As a child I loved escaping into a book. Reading OCD however made this process a lot more complicated than it should have been.
There was a specific routine I had to do every single time I bought a new book.
Checking and Ordering OCD are the types that affected me whilst reading, along with mental contamination.
This is probably why I still struggle to get in the mood to read as an adult.
How Ordering OCD affected my book reading
As a child I had to read a book in the following order:
- Front Cover
- Back Cover Blurb
- The pages before the first chapter (foreword, who the book is dedicated to or in memory of etc)
- First Chapter
If I missed one part of the routine, I had to start again.
If I made a mistake such as mispronounce a word, back to the start. If someone interrupted me, back to the start too.
I would have a strange feeling inside that wouldn’t go away if I didn’t start the book in this exact order, or if I made a mistake.
My earliest memories of reading books are full of these behaviors. Although I loved nothing more than finding a good book (Goosebumps and Horrible Histories were some my fave series), the fun never lasted too long.
This was Ordering OCD as order was vital for me to keep reading. There wasn’t another way I could read that I would be happy with.
This leads into Mental Contamination because if I didn’t read the book the right way, the book felt ‘dirty’.
This also coincides with Just Right OCD/ Tourettic OCD, as the orderly behavior wasn’t the result of an intrusive thought or a worry that something bad was going to happen. It was simply because this order just ‘felt right’.
Obsessive-compulsive behavior was, and still is, a problem for me.
I would make up ‘checkpoints’ in my mind that I had to reach
If I could make it to the first chapter without making a mistake or messing up the order of things, I hit my first ‘checkpoint‘.
I would create checkpoints in both reading and gaming. Once reached, I could start from this point if I made any further mistakes.
I think deep down even my OCD knew that having to start again every time I made an error would mean it would be almost impossible to finish a book.
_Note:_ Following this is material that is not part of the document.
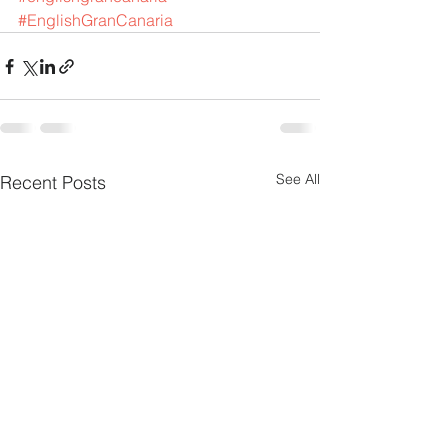
#EnglishGranCanaria
See All
Recent Posts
Any mistakes after that would mean I start from this new checkpoint, although the compulsion to do so would ease as I progressed through the book.
Usually by the time I got into the second or third chapter, I wouldn’t feel these compulsions so strongly.
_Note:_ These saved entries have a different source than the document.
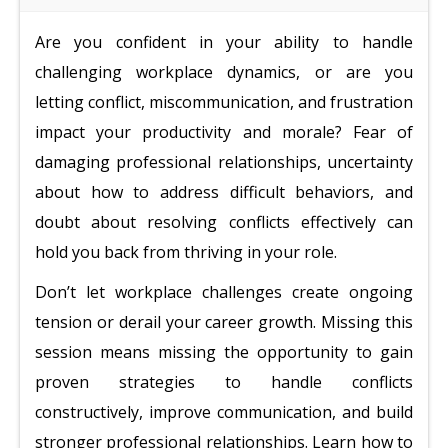
Are you confident in your ability to handle
challenging workplace dynamics, or are you
letting conflict, miscommunication, and frustration
impact your productivity and morale? Fear of
damaging professional relationships, uncertainty
about how to address difficult behaviors, and
doubt about resolving conflicts effectively can
hold you back from thriving in your role.
Don’t let workplace challenges create ongoing
tension or derail your career growth. Missing this
session means missing the opportunity to gain
proven strategies to handle conflicts
constructively, improve communication, and build
stronger professional relationships. Learn how to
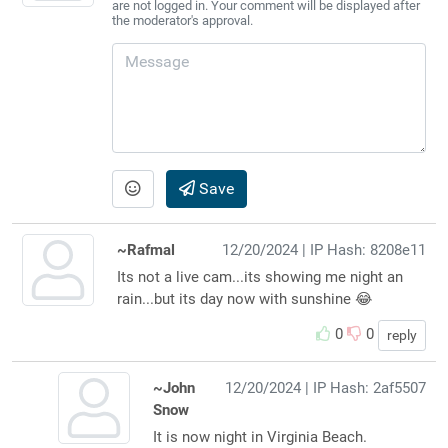
are not logged in. Your comment will be displayed after
the moderator's approval.
Save
~Rafmal
12/20/2024
| IP Hash: 8208e11
Its not a live cam...its showing me night an
rain...but its day now with sunshine 😂
0
0
reply
~John
12/20/2024
| IP Hash: 2af5507
Snow
It is now night in Virginia Beach.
I could often relax after mistakes and have little to no desire to start from the last checkpoint, which would tend to be the beginning of that chapter.
Checking OCD possibly played a part
Can this be classed as checking OCD? Maybe.
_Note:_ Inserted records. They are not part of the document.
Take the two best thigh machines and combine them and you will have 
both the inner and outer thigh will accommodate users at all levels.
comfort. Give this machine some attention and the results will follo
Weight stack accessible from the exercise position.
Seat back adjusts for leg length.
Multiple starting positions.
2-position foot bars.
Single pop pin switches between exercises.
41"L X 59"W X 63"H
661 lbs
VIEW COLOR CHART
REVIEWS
Although I knew deep down that any text before the introduction was not important, I would worry about missing something vital if I didn’t check anyway.
What if I miss something in the cover art? Who is the author dedicating the book to?
I know I’m not the only one to read these pages in-between, but I could not skip them.
I would just feel uncomfortable if I didn’t read every single word before the introduction. Going back later was not an option due to the order of things.
How mental contamination made the book feel ‘dirty’
I keep talking about this ‘feeling’ I have if I was to continue reading after making a mistake. It is pretty hard to describe.
But like mental contamination I feel in other areas of my life, I felt like I was doing something dirty. I was cutting corners and being lazy.
I wasn’t feeling a lot of anxiety taking over, it was more like a low-key alarm bell that was going off in my mind. I couldn’t ignore the mistake I made. That off switch wasn’t there.
Also, if I was to finish the book with this mistake being made, the book would always seem dirty to me. I wouldn’t be able to look back at it with joy, even if I knew it was a great read.
The same goes for movies, gaming and even mistakes I make on holiday.
I have almost had some of my favorite holiday memories tarnished by mental contamination, by making ‘mistakes’ at the wrong times and ruining the experience. I have these posts all linked here and also at the bottom of the post.
I still have book reading OCD
Throughout my twenties I rarely picked up a book, mainly for this reason. However ADHD also made it very difficult to concentrate, and now I usually listen to podcasts. I find it easier to take in audio without having to read words from a page. I can also listen on the move.
This kind of OCD still very much affects me (now in my early thirties), and if I was to read a book today, I know I would have some compulsions.
I don’t have the same obsession with order, however I couldn’t start the book on an intrusive thought.
Any intrusive thoughts before my first ‘checkpoint’ would make me start again, and I cannot imagine this going away unless therapy helps rid me of those thoughts in the first place.